Exercise: What lines in the entries hold the string "Bekijk"? List them.
"""
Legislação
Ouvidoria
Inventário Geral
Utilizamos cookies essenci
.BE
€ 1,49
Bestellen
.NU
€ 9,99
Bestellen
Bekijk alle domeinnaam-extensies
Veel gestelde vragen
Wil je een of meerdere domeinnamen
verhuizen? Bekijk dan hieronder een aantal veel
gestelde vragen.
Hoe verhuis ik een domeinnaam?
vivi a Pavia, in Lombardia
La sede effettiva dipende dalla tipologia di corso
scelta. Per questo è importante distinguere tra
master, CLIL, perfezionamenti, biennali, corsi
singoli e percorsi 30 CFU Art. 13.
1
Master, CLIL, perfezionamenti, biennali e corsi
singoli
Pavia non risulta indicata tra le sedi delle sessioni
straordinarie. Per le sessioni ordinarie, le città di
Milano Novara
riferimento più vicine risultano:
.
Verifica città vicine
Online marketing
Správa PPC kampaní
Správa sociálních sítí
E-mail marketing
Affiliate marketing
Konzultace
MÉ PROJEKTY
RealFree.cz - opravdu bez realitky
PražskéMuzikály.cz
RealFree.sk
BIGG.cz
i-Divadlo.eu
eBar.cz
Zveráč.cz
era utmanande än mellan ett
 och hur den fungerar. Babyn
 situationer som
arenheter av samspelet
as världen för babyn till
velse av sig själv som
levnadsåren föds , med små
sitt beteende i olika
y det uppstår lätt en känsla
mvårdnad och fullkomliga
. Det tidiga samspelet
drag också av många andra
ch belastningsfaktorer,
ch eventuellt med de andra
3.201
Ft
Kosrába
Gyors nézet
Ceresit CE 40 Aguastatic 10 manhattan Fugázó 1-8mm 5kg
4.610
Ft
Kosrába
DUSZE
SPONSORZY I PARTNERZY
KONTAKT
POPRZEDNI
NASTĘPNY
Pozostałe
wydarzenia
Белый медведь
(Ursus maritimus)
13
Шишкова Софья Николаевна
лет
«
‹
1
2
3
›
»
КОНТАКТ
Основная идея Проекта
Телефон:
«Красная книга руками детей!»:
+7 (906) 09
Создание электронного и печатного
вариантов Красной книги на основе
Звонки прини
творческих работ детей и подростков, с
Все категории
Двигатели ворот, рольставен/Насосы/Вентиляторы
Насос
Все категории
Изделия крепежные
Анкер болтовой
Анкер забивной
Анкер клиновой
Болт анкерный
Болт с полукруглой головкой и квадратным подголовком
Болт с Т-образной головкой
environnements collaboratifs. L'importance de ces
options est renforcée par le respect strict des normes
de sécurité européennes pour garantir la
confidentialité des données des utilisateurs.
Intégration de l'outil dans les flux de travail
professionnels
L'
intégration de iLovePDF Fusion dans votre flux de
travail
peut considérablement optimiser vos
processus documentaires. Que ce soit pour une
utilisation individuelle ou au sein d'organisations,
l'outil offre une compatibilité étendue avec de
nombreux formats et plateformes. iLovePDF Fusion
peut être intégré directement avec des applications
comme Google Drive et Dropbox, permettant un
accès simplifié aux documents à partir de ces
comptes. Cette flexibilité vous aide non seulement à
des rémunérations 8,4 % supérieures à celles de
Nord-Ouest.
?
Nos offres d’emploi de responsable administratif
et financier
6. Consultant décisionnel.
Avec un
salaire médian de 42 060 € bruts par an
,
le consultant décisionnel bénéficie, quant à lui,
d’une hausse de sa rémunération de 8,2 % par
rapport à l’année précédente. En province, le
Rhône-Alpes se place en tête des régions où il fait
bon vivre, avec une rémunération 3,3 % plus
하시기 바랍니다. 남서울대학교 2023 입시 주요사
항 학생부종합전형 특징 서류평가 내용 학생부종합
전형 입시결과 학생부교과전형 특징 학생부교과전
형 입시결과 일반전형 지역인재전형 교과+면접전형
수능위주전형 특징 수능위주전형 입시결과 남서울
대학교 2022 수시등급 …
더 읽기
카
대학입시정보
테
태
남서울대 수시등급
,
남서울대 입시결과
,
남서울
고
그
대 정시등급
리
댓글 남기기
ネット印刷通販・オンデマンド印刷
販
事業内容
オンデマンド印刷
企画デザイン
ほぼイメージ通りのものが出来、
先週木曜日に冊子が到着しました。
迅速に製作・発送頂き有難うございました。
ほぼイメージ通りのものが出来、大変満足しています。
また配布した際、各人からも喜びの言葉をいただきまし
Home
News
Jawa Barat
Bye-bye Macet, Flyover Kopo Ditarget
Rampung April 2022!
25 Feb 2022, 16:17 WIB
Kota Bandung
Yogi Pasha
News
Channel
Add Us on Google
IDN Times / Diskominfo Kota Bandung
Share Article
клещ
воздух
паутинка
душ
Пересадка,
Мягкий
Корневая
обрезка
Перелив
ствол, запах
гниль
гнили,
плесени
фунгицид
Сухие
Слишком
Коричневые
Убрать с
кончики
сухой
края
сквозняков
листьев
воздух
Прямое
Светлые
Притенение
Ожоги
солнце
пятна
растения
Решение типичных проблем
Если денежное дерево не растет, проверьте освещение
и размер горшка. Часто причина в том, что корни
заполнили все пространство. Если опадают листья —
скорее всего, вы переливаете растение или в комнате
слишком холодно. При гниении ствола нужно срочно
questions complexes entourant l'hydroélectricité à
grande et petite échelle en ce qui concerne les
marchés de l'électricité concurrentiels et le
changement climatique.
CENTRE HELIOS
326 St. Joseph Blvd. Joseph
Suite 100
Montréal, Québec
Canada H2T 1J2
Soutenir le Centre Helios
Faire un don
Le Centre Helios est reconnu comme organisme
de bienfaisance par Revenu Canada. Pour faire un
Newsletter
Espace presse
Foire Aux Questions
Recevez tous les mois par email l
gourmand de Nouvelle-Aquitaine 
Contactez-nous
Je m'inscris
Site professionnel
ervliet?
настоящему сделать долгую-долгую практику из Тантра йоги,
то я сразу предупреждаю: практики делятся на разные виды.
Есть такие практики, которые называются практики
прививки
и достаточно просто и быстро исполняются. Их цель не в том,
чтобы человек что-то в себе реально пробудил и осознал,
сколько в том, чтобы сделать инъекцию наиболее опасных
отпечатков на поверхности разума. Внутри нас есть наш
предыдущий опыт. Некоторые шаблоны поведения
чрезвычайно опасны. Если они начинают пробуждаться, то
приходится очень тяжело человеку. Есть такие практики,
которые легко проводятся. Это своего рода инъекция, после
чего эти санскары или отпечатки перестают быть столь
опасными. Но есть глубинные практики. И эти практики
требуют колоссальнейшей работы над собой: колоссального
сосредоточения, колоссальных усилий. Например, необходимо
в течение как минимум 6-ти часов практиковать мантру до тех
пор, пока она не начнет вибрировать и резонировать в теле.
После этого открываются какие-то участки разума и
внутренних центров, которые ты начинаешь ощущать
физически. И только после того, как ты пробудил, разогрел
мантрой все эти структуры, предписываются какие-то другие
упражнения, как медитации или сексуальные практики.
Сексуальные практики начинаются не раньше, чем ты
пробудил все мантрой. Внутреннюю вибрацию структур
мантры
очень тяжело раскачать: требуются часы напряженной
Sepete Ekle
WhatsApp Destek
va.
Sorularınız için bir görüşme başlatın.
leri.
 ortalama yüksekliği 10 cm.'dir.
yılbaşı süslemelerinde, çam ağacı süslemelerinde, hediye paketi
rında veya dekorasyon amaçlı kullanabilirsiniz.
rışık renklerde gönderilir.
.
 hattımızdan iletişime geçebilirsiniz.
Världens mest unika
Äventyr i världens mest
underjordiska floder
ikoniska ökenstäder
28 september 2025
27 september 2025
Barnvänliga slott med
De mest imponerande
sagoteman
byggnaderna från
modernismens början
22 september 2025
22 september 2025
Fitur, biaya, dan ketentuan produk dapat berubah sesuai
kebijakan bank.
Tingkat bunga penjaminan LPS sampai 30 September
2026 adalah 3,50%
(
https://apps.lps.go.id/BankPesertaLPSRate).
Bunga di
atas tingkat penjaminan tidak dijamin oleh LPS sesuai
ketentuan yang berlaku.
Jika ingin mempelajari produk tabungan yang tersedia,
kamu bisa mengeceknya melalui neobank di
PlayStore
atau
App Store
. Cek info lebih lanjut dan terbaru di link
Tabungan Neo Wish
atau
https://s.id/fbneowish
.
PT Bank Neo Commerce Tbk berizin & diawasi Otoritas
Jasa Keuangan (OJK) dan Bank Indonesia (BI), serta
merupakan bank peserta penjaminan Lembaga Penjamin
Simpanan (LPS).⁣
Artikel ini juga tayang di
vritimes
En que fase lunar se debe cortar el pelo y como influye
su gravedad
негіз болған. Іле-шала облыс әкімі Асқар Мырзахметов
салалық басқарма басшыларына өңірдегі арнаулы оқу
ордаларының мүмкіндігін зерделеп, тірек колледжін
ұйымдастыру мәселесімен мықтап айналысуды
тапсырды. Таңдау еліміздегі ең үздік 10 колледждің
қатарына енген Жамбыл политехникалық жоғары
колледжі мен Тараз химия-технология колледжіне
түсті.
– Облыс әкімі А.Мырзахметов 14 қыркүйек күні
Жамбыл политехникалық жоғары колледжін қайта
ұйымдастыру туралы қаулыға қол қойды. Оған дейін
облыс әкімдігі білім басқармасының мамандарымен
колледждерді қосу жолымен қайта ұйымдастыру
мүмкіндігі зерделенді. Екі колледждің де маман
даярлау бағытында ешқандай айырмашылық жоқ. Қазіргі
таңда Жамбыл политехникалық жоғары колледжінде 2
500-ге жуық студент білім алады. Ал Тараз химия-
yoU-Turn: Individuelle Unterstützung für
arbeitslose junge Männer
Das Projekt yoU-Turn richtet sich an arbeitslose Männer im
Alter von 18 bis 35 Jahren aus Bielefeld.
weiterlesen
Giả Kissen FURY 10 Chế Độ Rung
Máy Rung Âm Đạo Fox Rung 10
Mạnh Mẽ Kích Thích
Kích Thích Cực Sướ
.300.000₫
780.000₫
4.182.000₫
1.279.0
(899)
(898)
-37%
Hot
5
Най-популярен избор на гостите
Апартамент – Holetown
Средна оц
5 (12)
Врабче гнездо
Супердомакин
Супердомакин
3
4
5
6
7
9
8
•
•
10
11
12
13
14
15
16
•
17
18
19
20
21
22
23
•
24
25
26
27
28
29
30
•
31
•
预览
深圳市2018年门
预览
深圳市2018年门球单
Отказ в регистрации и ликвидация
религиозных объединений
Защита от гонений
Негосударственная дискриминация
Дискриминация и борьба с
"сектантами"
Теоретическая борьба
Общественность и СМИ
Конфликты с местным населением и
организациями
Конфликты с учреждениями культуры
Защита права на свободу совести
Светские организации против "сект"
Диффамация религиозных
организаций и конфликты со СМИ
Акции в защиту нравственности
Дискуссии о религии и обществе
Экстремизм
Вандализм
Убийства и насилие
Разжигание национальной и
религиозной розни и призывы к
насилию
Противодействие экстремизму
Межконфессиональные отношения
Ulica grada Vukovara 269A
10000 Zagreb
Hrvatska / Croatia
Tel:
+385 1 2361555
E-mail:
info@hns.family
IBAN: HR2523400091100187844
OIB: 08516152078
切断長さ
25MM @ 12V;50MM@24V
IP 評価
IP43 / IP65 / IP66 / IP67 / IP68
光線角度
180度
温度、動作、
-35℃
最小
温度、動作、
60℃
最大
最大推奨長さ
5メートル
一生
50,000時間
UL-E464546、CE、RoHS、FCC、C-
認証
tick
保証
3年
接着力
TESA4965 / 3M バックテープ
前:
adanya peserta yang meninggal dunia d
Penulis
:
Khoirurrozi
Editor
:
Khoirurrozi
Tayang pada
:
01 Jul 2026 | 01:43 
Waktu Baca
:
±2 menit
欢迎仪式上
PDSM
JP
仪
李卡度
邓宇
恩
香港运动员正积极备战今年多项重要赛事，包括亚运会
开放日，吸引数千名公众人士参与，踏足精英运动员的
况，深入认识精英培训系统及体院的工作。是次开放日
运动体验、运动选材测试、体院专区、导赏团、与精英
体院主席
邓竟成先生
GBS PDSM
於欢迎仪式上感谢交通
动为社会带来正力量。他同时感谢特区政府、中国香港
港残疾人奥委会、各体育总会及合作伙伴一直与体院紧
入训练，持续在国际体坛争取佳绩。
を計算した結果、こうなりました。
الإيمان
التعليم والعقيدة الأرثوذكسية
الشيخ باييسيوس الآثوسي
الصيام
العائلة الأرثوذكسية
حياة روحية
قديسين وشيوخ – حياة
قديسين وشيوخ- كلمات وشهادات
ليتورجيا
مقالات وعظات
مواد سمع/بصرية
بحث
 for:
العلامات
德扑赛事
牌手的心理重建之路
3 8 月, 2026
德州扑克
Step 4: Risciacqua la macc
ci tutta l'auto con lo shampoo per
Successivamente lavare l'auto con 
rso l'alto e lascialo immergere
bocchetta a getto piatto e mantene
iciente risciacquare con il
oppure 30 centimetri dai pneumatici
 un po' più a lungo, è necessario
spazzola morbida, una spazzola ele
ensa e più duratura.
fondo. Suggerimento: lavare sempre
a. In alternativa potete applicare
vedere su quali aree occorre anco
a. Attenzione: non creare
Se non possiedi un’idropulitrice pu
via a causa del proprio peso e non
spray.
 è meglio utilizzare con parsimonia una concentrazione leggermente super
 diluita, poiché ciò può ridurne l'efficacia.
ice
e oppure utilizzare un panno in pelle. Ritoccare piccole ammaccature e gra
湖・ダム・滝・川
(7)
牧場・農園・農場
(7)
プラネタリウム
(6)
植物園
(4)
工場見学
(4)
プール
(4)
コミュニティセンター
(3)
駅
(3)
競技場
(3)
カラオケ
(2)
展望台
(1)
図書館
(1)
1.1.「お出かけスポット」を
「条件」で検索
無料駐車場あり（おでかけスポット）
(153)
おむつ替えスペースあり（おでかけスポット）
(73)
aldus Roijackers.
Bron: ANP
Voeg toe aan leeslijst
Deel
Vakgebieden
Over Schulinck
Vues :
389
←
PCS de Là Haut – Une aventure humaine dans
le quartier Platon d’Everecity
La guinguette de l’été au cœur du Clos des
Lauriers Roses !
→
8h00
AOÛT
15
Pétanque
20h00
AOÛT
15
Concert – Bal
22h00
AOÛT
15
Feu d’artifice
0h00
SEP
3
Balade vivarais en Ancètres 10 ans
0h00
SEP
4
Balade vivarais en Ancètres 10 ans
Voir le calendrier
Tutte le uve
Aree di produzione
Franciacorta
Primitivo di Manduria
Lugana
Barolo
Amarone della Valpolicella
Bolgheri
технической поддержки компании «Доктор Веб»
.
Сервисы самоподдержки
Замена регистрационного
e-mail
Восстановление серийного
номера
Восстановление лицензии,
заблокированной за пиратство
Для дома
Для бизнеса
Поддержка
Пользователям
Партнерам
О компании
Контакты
"""
Answer for the task:
Bekijk alle domeinnaam-extensies
verhuizen? Bekijk dan hieronder een aantal veel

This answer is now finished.